§ **Description of the task**
For each line in the material below that holds "yang", copy that line.

§ **Supplied information**

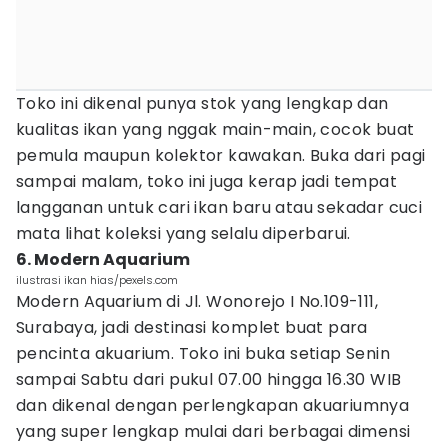
Toko ini dikenal punya stok yang lengkap dan
kualitas ikan yang nggak main-main, cocok buat
pemula maupun kolektor kawakan. Buka dari pagi
sampai malam, toko ini juga kerap jadi tempat
langganan untuk cari ikan baru atau sekadar cuci
mata lihat koleksi yang selalu diperbarui.
6. Modern Aquarium
ilustrasi ikan hias/pexels.com
Modern Aquarium di Jl. Wonorejo I No.109-111,
Surabaya, jadi destinasi komplet buat para
pencinta akuarium. Toko ini buka setiap Senin
sampai Sabtu dari pukul 07.00 hingga 16.30 WIB
dan dikenal dengan perlengkapan akuariumnya
yang super lengkap mulai dari berbagai dimensi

§ **Written solution**
Toko ini dikenal punya stok yang lengkap dan
kualitas ikan yang nggak main-main, cocok buat
mata lihat koleksi yang selalu diperbarui.
yang super lengkap mulai dari berbagai dimensi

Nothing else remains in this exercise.